Correlation Between IShares MSCI and USCF ETF
Can any of the company-specific risk be diversified away by investing in both IShares MSCI and USCF ETF at the same time? Although using a correlation coefficient on its own may not help to predict future stock returns, this module helps to understand the diversifiable risk of combining IShares MSCI and USCF ETF into the same portfolio, which is an essential part of the fundamental portfolio management process.
By analyzing existing cross correlation between iShares MSCI China and USCF ETF Trust, you can compare the effects of market volatilities on IShares MSCI and USCF ETF and check how they will diversify away market risk if combined in the same portfolio for a given time horizon. You can also utilize pair trading strategies of matching a long position in IShares MSCI with a short position of USCF ETF. Check out your portfolio center. Please also check ongoing floating volatility patterns of IShares MSCI and USCF ETF.

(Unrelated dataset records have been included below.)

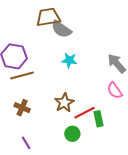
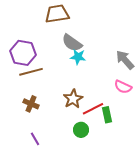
gray semicircle: (61, 29) -> (72, 43), moved
pink semicircle: (115, 91) -> (123, 87), turned -30

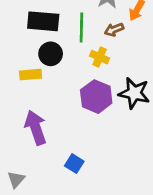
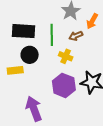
purple arrow: (36, 128) -> (34, 109), moved

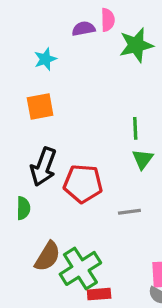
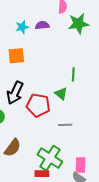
purple semicircle: (84, 29) -> (42, 25), moved
green triangle: (143, 159) -> (61, 94), moved, turned -32
green cross: (80, 268) -> (50, 158), moved, turned -30

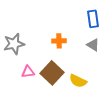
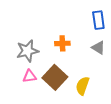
gray star: (14, 44) -> (27, 51), moved
yellow semicircle: (78, 81) -> (83, 86), turned 84

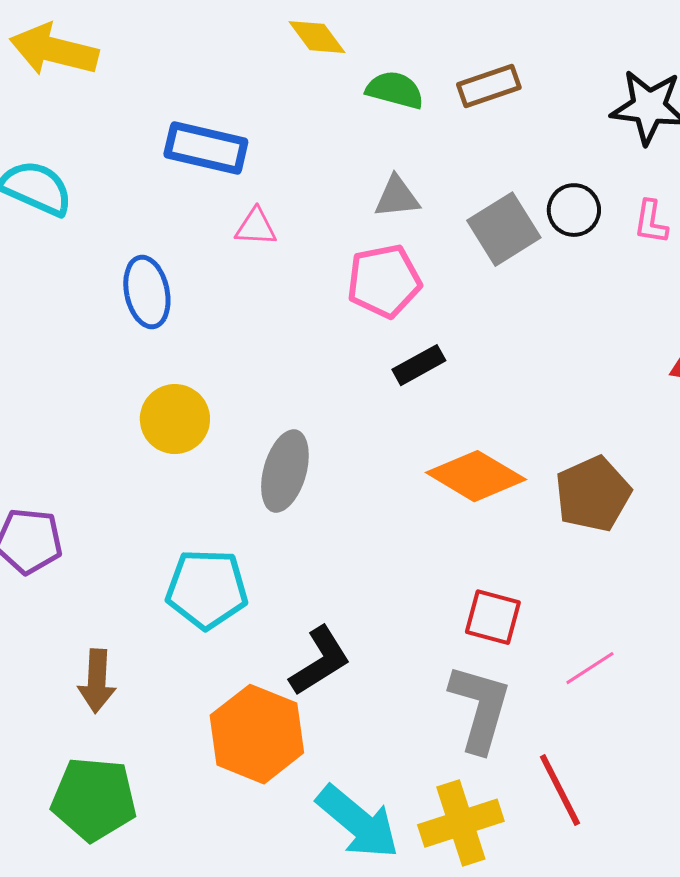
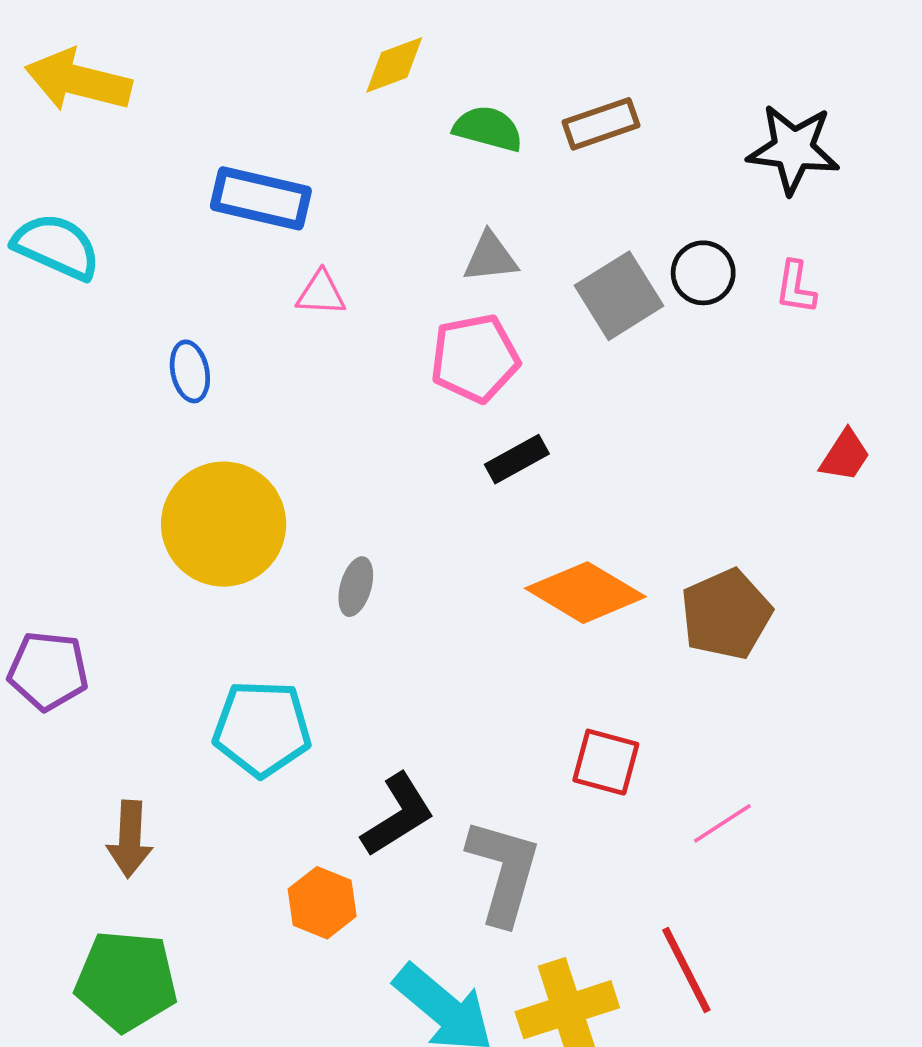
yellow diamond: (317, 37) -> (394, 65), turned -74
blue ellipse: (147, 292) -> (190, 371), size x0.7
yellow circle: (175, 419) -> (224, 524), size x1.5
gray ellipse: (285, 471) -> (356, 587), size x0.6
gray L-shape: (480, 708) -> (504, 871), moved
orange hexagon: (257, 734) -> (322, 903), size x0.6

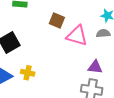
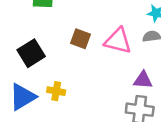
brown square: (57, 20) -> (81, 39), moved

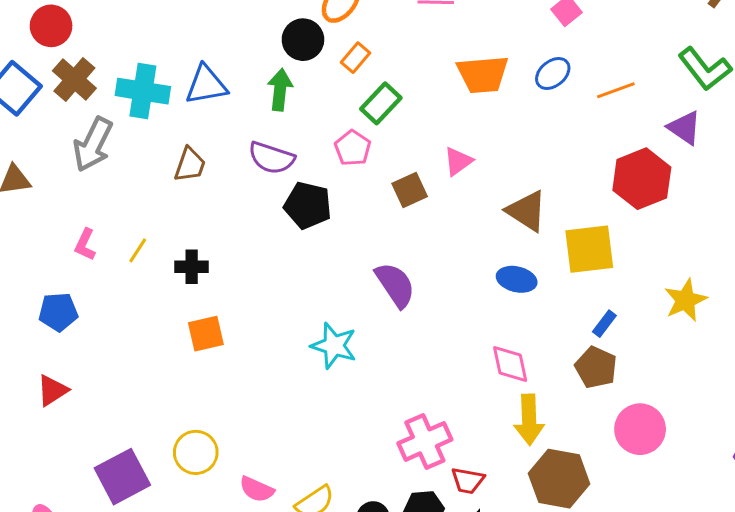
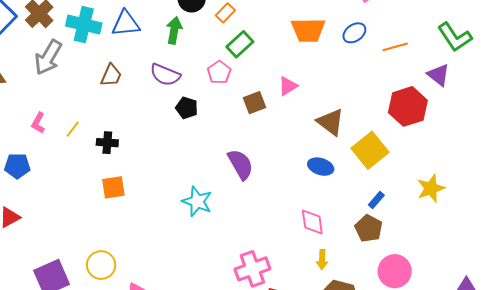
black pentagon: (308, 205) -> (187, 108), size x0.7
yellow square: (589, 249) -> (370, 150), turned -36
yellow arrow: (529, 420) -> (322, 260), size x0.6

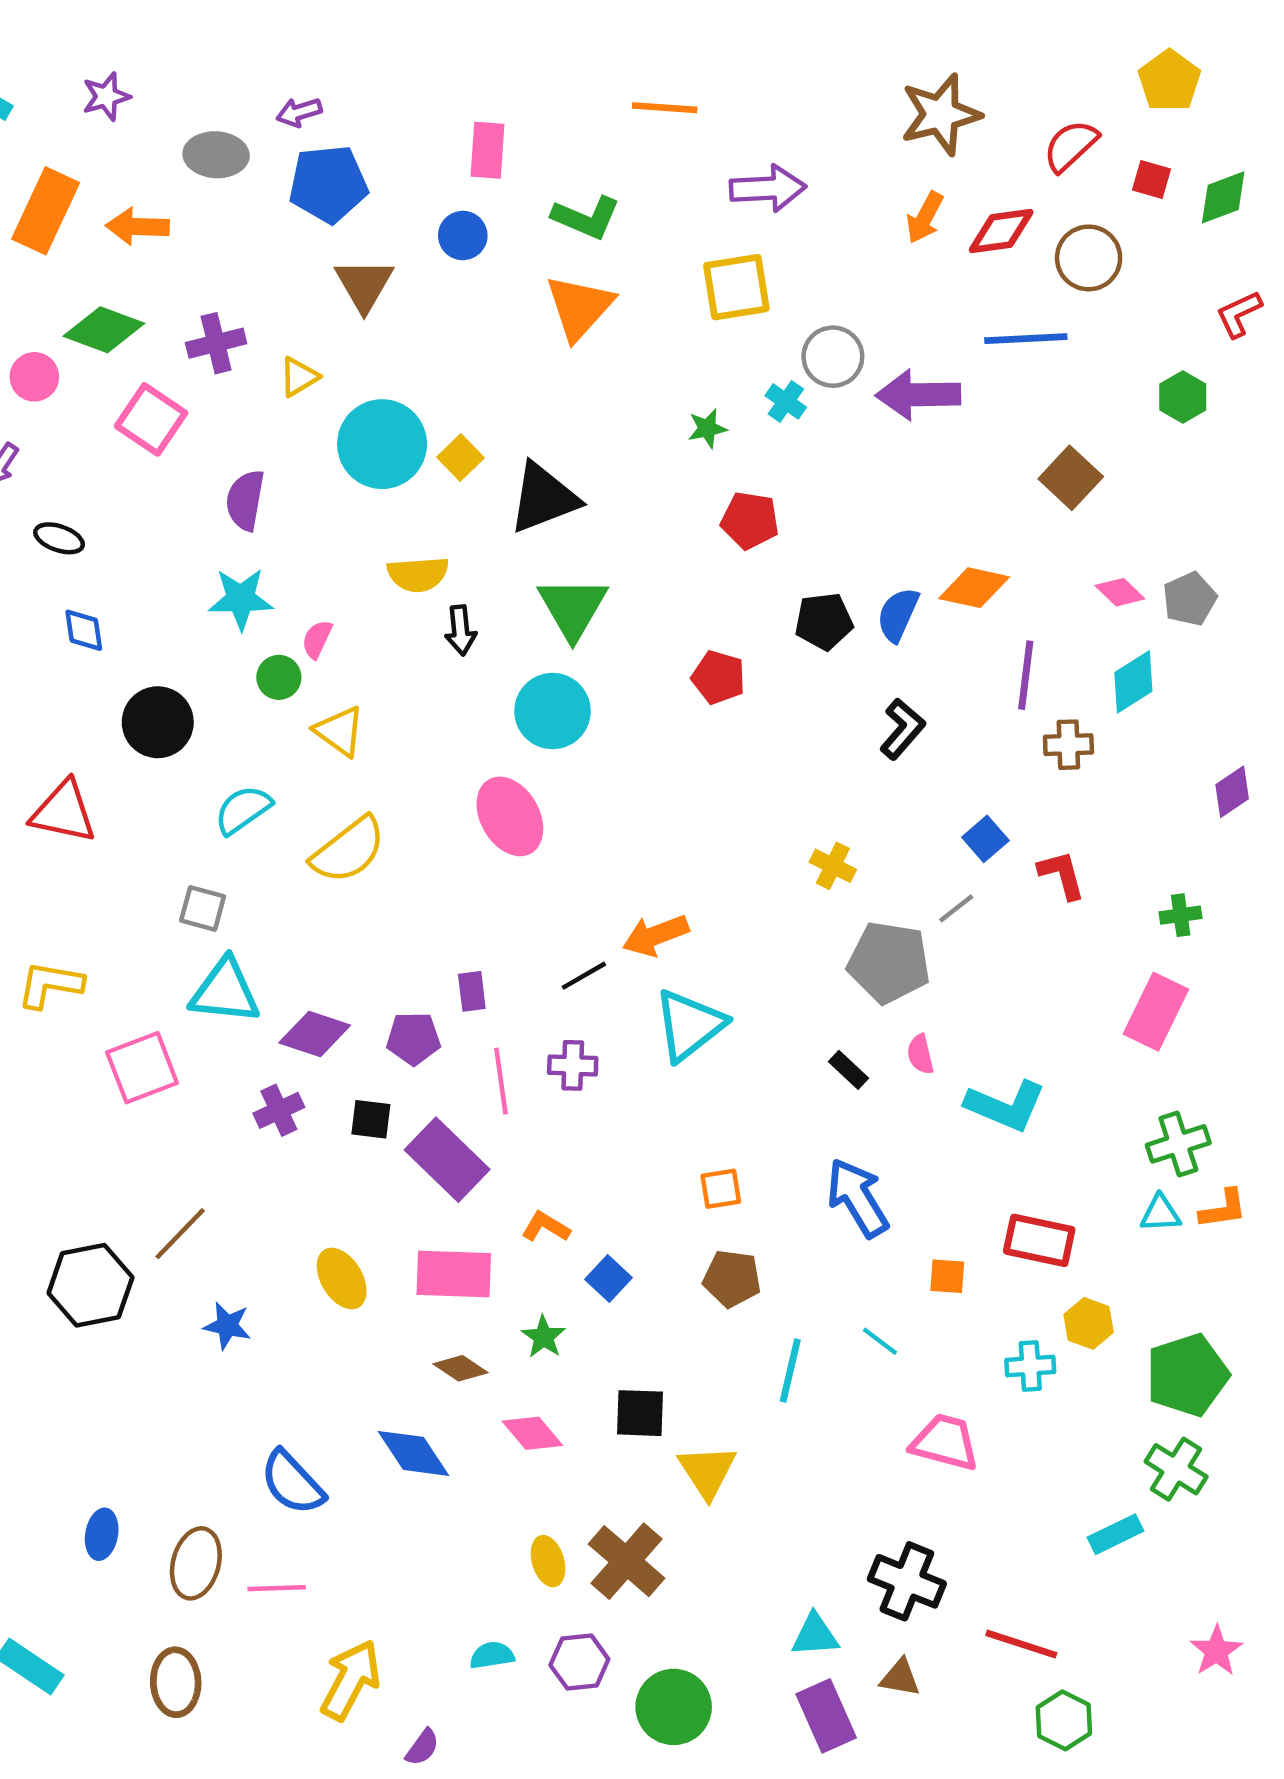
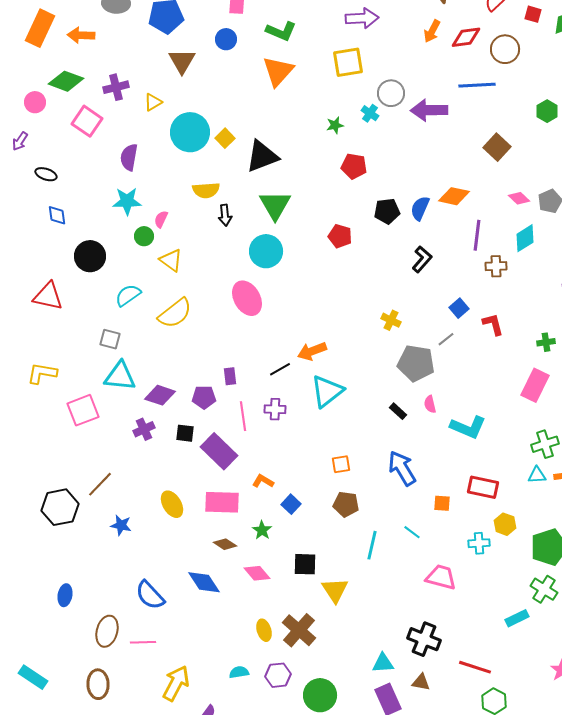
blue ellipse: (102, 1534) -> (65, 595), moved

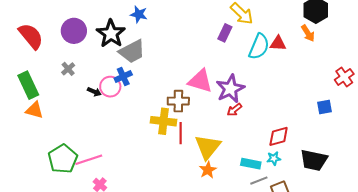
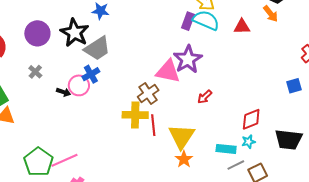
cyan semicircle: (259, 47) -> (206, 20), moved, turned -84
purple star: (230, 89) -> (188, 59), moved
brown cross: (178, 101) -> (148, 94), turned -30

Diversification Opportunities for IShares MSCI and USCF ETF
0.52 | Correlation Coefficient |
Very weak diversification
The 3 months correlation between IShares and USCF is 0.52. Overlapping area represents the amount of risk that can be diversified away by holding iShares MSCI China and USCF ETF Trust in the same portfolio, assuming nothing else is changed. The correlation between historical prices or returns on USCF ETF Trust and IShares MSCI is a relative statistical measure of the degree to which these equity instruments tend to move together. The correlation coefficient measures the extent to which returns on iShares MSCI China are associated (or correlated) with USCF ETF. Values of the correlation coefficient range from -1 to +1, where. The correlation of zero (0) is possible when the price movement of USCF ETF Trust has no effect on the direction of IShares MSCI i.e., IShares MSCI and USCF ETF go up and down completely randomly.
Pair Corralation between IShares MSCI and USCF ETF
Given the investment horizon of 90 days iShares MSCI China is expected to generate 2.41 times more return on investment than USCF ETF. However, IShares MSCI is 2.41 times more volatile than USCF ETF Trust. It trades about 0.28 of its potential returns per unit of risk. USCF ETF Trust is currently generating about 0.21 per unit of risk. If you would invest 4,602 in iShares MSCI China on November 2, 2024 and sell it today you would earn a total of 341.00 from holding iShares MSCI China or generate 7.41% return on investment over 90 days.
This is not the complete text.